Anglican Care staff take Educational Dementia Immersive Experience (EDIE) workshop to better understand condition

VIRTUAL WORLD: Anglican Care's Kylie Jacques dons an Educational Dementia Immersive Experience (EDIE) headset as Janet Sykes looks on at the workshop in Booragul on Thursday. Picture: David Stewart
VIRTUAL WORLD: Anglican Care's Kylie Jacques dons an Educational Dementia Immersive Experience (EDIE) headset as Janet Sykes looks on at the workshop in Booragul on Thursday. Picture: David Stewart

Staff at Anglican Care have used virtual reality technology to better understand dementia.

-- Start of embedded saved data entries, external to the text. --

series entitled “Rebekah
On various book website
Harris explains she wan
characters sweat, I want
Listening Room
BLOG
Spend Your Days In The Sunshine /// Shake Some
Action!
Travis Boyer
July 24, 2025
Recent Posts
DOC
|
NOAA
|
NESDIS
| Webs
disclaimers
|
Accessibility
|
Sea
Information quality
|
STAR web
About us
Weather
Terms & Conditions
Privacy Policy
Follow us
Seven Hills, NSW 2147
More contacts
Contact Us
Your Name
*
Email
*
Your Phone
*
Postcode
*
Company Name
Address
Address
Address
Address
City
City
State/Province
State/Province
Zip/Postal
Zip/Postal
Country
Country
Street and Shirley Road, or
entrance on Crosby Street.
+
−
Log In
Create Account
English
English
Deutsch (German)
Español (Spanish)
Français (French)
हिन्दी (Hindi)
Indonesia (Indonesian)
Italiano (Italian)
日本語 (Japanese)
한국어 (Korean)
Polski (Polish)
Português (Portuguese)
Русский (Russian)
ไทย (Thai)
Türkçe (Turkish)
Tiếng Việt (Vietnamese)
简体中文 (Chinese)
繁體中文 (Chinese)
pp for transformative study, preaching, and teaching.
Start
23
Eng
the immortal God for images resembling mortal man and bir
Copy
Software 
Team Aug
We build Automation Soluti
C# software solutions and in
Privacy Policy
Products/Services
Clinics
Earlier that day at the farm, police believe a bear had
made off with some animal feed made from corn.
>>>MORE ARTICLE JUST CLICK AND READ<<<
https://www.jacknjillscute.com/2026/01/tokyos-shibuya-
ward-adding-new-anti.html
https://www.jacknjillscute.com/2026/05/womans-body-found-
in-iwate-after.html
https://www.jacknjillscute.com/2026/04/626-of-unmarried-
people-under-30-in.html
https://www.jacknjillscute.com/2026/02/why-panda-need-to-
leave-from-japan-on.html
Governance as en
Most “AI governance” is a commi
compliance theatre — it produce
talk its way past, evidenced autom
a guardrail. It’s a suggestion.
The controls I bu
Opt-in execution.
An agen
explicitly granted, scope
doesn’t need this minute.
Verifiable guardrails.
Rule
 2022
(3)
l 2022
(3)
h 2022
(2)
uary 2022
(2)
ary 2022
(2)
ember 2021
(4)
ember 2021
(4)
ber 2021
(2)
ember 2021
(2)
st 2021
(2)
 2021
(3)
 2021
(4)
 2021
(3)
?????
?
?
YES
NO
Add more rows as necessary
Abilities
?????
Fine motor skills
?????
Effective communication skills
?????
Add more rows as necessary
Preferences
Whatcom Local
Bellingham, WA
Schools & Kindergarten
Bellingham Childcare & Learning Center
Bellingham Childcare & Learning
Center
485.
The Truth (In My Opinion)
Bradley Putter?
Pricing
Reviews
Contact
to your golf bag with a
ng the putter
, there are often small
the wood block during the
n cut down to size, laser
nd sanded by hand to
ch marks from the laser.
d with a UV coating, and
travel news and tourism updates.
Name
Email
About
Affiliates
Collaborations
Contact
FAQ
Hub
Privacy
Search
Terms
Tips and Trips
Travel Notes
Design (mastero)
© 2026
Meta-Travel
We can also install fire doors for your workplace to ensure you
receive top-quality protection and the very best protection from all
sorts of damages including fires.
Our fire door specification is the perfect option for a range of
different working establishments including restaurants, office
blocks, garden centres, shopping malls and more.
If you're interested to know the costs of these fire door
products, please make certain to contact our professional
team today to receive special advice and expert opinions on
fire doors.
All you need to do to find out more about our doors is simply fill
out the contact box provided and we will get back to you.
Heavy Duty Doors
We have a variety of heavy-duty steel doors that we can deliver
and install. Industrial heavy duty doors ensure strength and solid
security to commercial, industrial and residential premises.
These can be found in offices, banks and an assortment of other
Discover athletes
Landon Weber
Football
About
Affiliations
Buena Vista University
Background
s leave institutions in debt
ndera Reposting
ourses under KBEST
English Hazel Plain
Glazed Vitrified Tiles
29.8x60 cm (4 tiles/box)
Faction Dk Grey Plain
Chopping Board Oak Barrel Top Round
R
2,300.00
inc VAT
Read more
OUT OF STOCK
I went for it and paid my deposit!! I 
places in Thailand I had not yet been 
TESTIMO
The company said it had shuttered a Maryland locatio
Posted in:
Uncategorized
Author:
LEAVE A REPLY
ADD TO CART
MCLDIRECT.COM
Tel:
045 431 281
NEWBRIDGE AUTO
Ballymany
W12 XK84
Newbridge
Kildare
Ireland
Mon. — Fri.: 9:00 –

The Educational Dementia Immersive Experience (EDIE), uses an innovative app and gaming technology to take users into the world of a man living with dementia.

A workshop involving the technology was presented at Booragul on Thursday by Christine Dunbar, a facilitator with the Centre for Dementia, part of Dementia Australia.

Ms Dunbar has hosted several such seminars and said the workshop often evoked an emotional response from participants.

"A lot of people leave the workshop with a deeper empathy," she said.

"You'll often hear them say 'So that's why the resident does that'."

Ms Dunbar said there were about 150 causes of dementia.

And the condition does not only manifest in memory loss.

Dementia could impact each of a person's five senses, she said.

Dementia could affect an individual’s mood, problem-solving skills, language and their ability to do their daily tasks, and using EDIE provided an opportunity to explain its effect on perception.

Speaking to the Lakes Mail before the workshop, Anglican Care's senior nurse educator Janet Sykes said there was a clear goal.

Kylie Jacques and Janet Sykes before the EDIE workshop at the Anglican Care head office in Booragul on Thursday. Picture: David Stewart

Kylie Jacques and Janet Sykes before the EDIE workshop at the Anglican Care head office in Booragul on Thursday. Picture: David Stewart

"The hope is that our staff will get a greater understanding of, and empathy for, the people we look after, and to see things the way that they do," she said.

Ms Sykes said dementia was the brain beginning to fail.

"It's not just about memory loss, it's relationships that can be lost, and abilities that can be lost," she said.

"And there is no cure. It will end in death."

Anglican Care marketing manager Kylie Jacques said staff were excited about the workshop.

"To be able to gain a personal understanding for what residents are faced with daily and how these struggles can impair their emotions will be incredibly insightful for our staff as they care for residents suffering from dementia."

Dementia Australia said dementia was the second leading cause of death of Australians contributing to 5.4 per cent of all deaths in males and 10.6 per cent of all deaths in females each year.